Top 9 Questions Partners Should Ask When Looking for a New Law Firm
A. Harrison Barnes
Harrison Barnes

You are a partner at a solid firm where you generate a respectable book of business on an annual basis. You feel your career at your current firm is heading toward a perpetual stagnation. You feel that you lack the resources to build your practice, or you view the firm's overall commitment to client relations or service as inadequate. Worse yet, you believe the culture or prestige of the firm has suffered because of the actions of your partners. Perhaps you have great concern regarding the firm's profitability or compensation structure. Or you question the management in guiding the firm through the uncertain future. Whatever the reason, you are contemplating leaving your firm to improve your unfulfilled expectations.
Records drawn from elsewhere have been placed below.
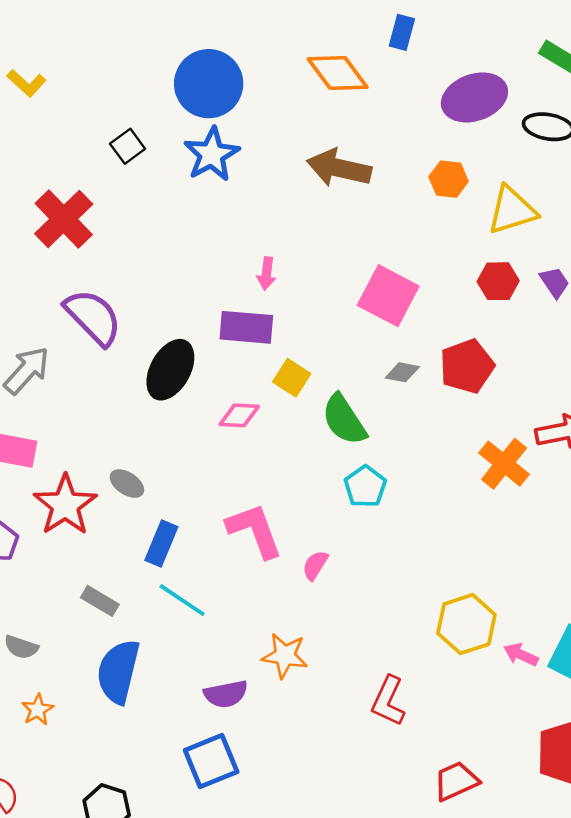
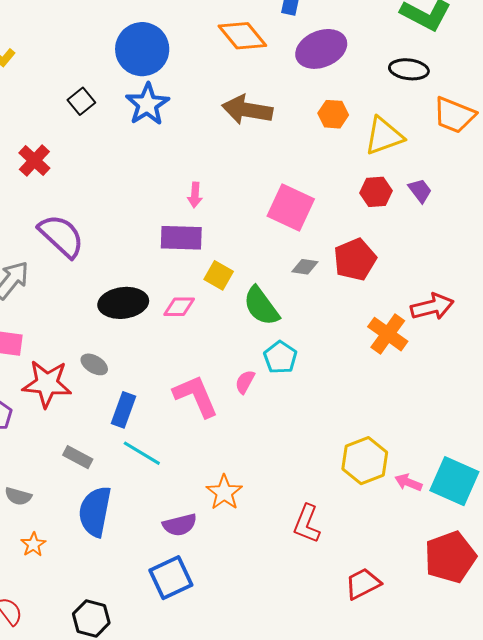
purple ellipse: (474, 97) -> (321, 49), moved
red cross: (64, 219) -> (34, 160), size x0.7
black ellipse: (170, 370) -> (123, 303), moved, turned 57
red star: (65, 505) -> (47, 384), turned -30
pink semicircle: (315, 565) -> (245, 382), moved
orange star: (285, 656) -> (224, 492), turned 30

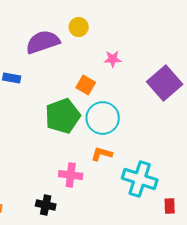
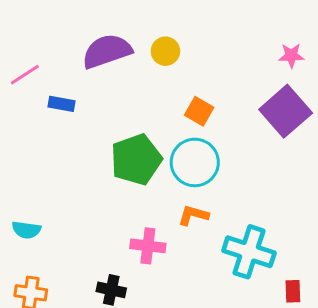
yellow circle: (79, 27) -> (165, 51), moved
pink star: (113, 59) -> (291, 56), moved
orange square: (86, 85) -> (199, 111), moved

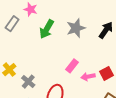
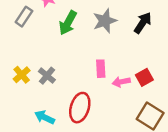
pink rectangle: (72, 66) -> (101, 69), turned -40
gray cross: (28, 82) -> (47, 76), moved

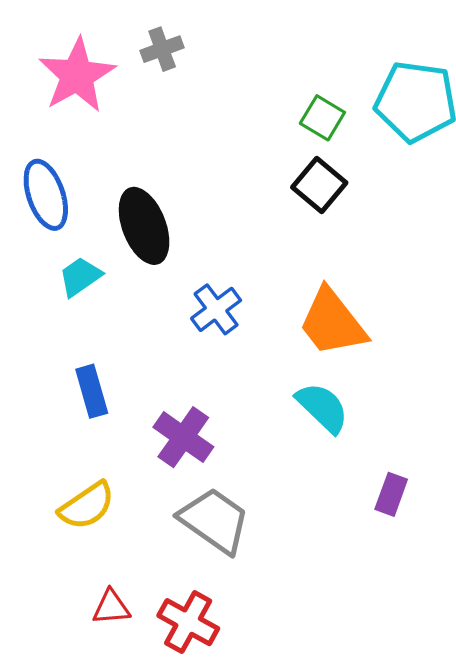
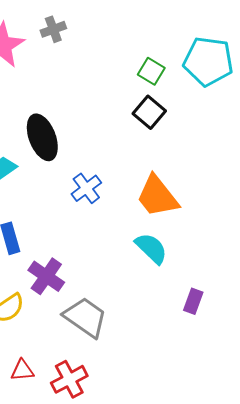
purple cross: (183, 437) -> (46, 276), moved
red cross: (188, 622) -> (69, 379), turned 33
But taking your practice to another firm is complicated and requires extensive effort on your part to make sure your future home satisfies those concerns that you deemed deficient at your current firm.

The first and most important aspect of conducting your search is maintaining confidentiality. If word gets out that you are thinking about leaving your firm, the consequences could be harsh both to your professional development and for your clients. The most secure way to maintain confidentiality is to use a competent attorney search firm. In addition to maintaining confidentiality, there are two significant tasks that the search firm would handle on your behalf.

Second, the search firm should first provide an honest assessment of your marketability to potential firms, highlighting your strong and weak attributes. One of the most important determinants of your success in the marketplace today is your total book of business. Other related matters include your billing rate and utilization.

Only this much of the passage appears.